Dawkins defined the meme as a unit of cultural transmission, or a unit of imitation, but later definitions would vary. The lack of a consistent, rigorous, and precise understanding of what typically makes up one unit of cultural transmission remains a problem in debates about memetics.
A "meme" is a seductive metaphor in much the same way that "IQ" is a seductive metaphor. In each case, however, the lack of a consistent, rigorous, and precise understanding of what makes up a unit of "intelligence" or a "unit of cultural transmission "renders the enterprises grown up around these metaphors both pernicious and acutely unscientific. Careless folks have become persuaded on that fundamentalist level of belief that in each instance they're talking about properly defined mechanisms. It never occurs to most to carefully examine the nature of the "thing" in question. But I digress......,

The Selfish Gene is a book on evolution by Richard Dawkins, published in 1976. It builds upon the principal theory of George C. Williams's first book Adaptation and Natural Selection.
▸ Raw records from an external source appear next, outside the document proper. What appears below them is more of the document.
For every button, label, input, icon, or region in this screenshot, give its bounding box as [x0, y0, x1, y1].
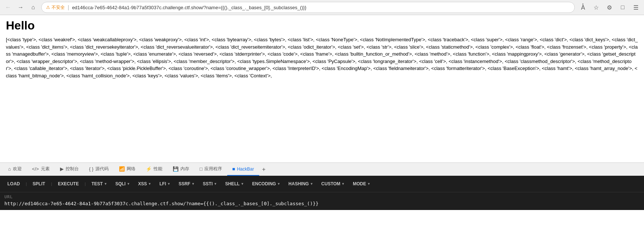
tab-hackbar-label: HackBar [237, 167, 254, 172]
extensions-btn[interactable]: ⚙ [604, 2, 615, 13]
divider-3: | [85, 182, 86, 186]
execute-label: EXECUTE [58, 181, 79, 186]
ssti-label: SSTI [203, 181, 213, 186]
encoding-button[interactable]: ENCODING ▼ [249, 180, 284, 188]
forward-button[interactable]: → [15, 2, 26, 13]
divider-1: | [26, 182, 27, 186]
tab-performance-label: 性能 [154, 166, 162, 172]
browser-actions: A̓ ☆ ⚙ □ ☰ [578, 2, 641, 13]
address-separator: | [68, 4, 69, 10]
tab-console-label: 控制台 [66, 166, 79, 172]
elements-icon: </> [32, 166, 39, 172]
menu-btn[interactable]: ☰ [631, 2, 641, 13]
tab-elements[interactable]: </> 元素 [27, 163, 55, 176]
split-button[interactable]: SPLIT [30, 180, 48, 188]
ssrf-button[interactable]: SSRF ▼ [176, 180, 198, 188]
devtools-tabs: ⌂ 欢迎 </> 元素 ▶ 控制台 { } 源代码 📶 网络 ⚡ 性能 💾 内存… [0, 162, 644, 176]
home-button[interactable]: ⌂ [28, 2, 38, 13]
encoding-label: ENCODING [252, 181, 276, 186]
tab-memory-label: 内存 [180, 166, 189, 172]
tab-welcome-label: 欢迎 [13, 166, 22, 172]
tab-welcome[interactable]: ⌂ 欢迎 [3, 163, 27, 176]
sqli-label: SQLI [115, 181, 126, 186]
security-label: 不安全 [52, 4, 65, 11]
performance-icon: ⚡ [146, 166, 152, 172]
console-icon: ▶ [60, 166, 64, 172]
load-button[interactable]: LOAD [4, 180, 23, 188]
tab-application[interactable]: □ 应用程序 [194, 163, 227, 176]
tab-sources-label: 源代码 [95, 166, 109, 172]
mode-label: MODE [353, 181, 366, 186]
encoding-arrow: ▼ [277, 182, 280, 186]
hackbar-url-section: URL http://ed146cca-7e65-4642-84a1-9b77a… [0, 192, 644, 210]
address-text: ed146cca-7e65-4642-84a1-9b77a5f3037c.cha… [72, 5, 570, 10]
warning-icon: ⚠ [46, 5, 50, 10]
page-title: Hello [6, 19, 638, 32]
address-bar[interactable]: ⚠ 不安全 | ed146cca-7e65-4642-84a1-9b77a5f3… [41, 2, 575, 13]
test-label: TEST [92, 181, 103, 186]
sqli-arrow: ▼ [127, 182, 130, 186]
xss-label: XSS [138, 181, 147, 186]
shell-label: SHELL [225, 181, 239, 186]
security-warning: ⚠ 不安全 [46, 4, 65, 11]
ssti-arrow: ▼ [214, 182, 217, 186]
custom-arrow: ▼ [341, 182, 345, 186]
split-btn[interactable]: □ [617, 2, 628, 13]
load-label: LOAD [7, 181, 20, 186]
lfi-arrow: ▼ [167, 182, 170, 186]
divider-2: | [51, 182, 52, 186]
custom-button[interactable]: CUSTOM ▼ [319, 180, 348, 188]
hashing-button[interactable]: HASHING ▼ [285, 180, 316, 188]
back-button[interactable]: ← [3, 2, 13, 13]
tab-network-label: 网络 [127, 166, 136, 172]
test-button[interactable]: TEST ▼ [89, 180, 110, 188]
bookmark-btn[interactable]: ☆ [591, 2, 601, 13]
sources-icon: { } [89, 166, 94, 172]
ssti-button[interactable]: SSTI ▼ [200, 180, 220, 188]
ssrf-label: SSRF [179, 181, 190, 186]
memory-icon: 💾 [173, 166, 179, 172]
hashing-label: HASHING [288, 181, 309, 186]
split-label: SPLIT [33, 181, 45, 186]
font-btn[interactable]: A̓ [578, 2, 588, 13]
custom-label: CUSTOM [321, 181, 341, 186]
hackbar-icon: ■ [232, 166, 235, 172]
tab-elements-label: 元素 [41, 166, 50, 172]
tab-performance[interactable]: ⚡ 性能 [141, 163, 168, 176]
tab-console[interactable]: ▶ 控制台 [55, 163, 84, 176]
tab-application-label: 应用程序 [204, 166, 222, 172]
tab-hackbar[interactable]: ■ HackBar [227, 163, 259, 176]
hackbar-toolbar: LOAD | SPLIT | EXECUTE | TEST ▼ SQLI ▼ X… [0, 176, 644, 192]
mode-button[interactable]: MODE ▼ [350, 180, 373, 188]
tab-memory[interactable]: 💾 内存 [168, 163, 194, 176]
application-icon: □ [200, 166, 203, 172]
lfi-label: LFI [159, 181, 166, 186]
shell-button[interactable]: SHELL ▼ [222, 180, 247, 188]
test-arrow: ▼ [104, 182, 107, 186]
tab-network[interactable]: 📶 网络 [114, 163, 141, 176]
mode-arrow: ▼ [367, 182, 370, 186]
page-content: Hello [<class 'type'>, <class 'weakref'>… [0, 15, 644, 162]
sqli-button[interactable]: SQLI ▼ [112, 180, 133, 188]
xss-button[interactable]: XSS ▼ [135, 180, 154, 188]
nav-bar: ← → ⌂ ⚠ 不安全 | ed146cca-7e65-4642-84a1-9b… [0, 0, 644, 15]
add-tab-button[interactable]: + [259, 164, 268, 175]
nav-controls: ← → ⌂ [3, 2, 38, 13]
ssrf-arrow: ▼ [191, 182, 195, 186]
page-body: [<class 'type'>, <class 'weakref'>, <cla… [6, 36, 638, 79]
lfi-button[interactable]: LFI ▼ [156, 180, 173, 188]
tab-sources[interactable]: { } 源代码 [84, 163, 114, 176]
shell-arrow: ▼ [241, 182, 244, 186]
welcome-icon: ⌂ [8, 166, 11, 172]
xss-arrow: ▼ [148, 182, 151, 186]
browser-chrome: ← → ⌂ ⚠ 不安全 | ed146cca-7e65-4642-84a1-9b… [0, 0, 644, 15]
hashing-arrow: ▼ [310, 182, 313, 186]
network-icon: 📶 [119, 166, 125, 172]
url-value: http://ed146cca-7e65-4642-84a1-9b77a5f30… [4, 201, 640, 206]
execute-button[interactable]: EXECUTE [55, 180, 82, 188]
url-label: URL [4, 195, 640, 199]
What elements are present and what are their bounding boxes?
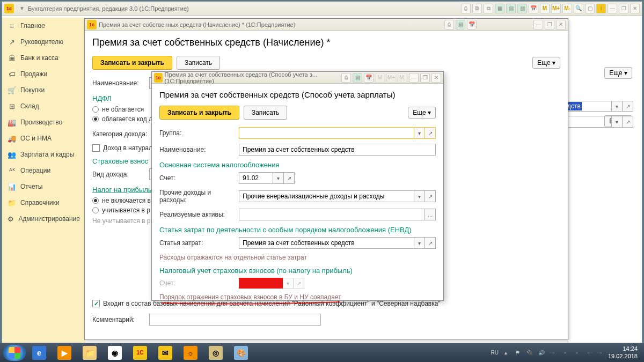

Dawkins coined the term selfish gene as a way of expressing the gene-centred view of evolution, which holds that evolution is best viewed as acting on genes and that selection at the level of organisms or populations almost never overrides selection based on genes. An organism is expected to evolve to maximize its inclusive fitness—the number of copies of its genes passed on globally (rather than by a particular individual). As a result, populations will tend towards an evolutionarily stable strategy. The book also coins the term meme for a unit of human cultural evolution analogous to the gene, suggesting that such "selfish" replication may also model human culture, in a different sense. Memetics has become the subject of many studies since the publication of the book.